Exercise brief
Word for word, copy the entire listing below, but do not carry over any pictures.

------

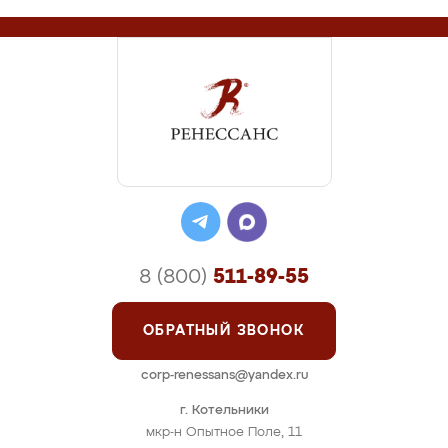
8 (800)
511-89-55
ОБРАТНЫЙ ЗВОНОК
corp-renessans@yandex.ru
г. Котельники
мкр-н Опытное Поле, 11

------

Written solution
8 (800)
511-89-55
ОБРАТНЫЙ ЗВОНОК
corp-renessans@yandex.ru
г. Котельники
мкр-н Опытное Поле, 11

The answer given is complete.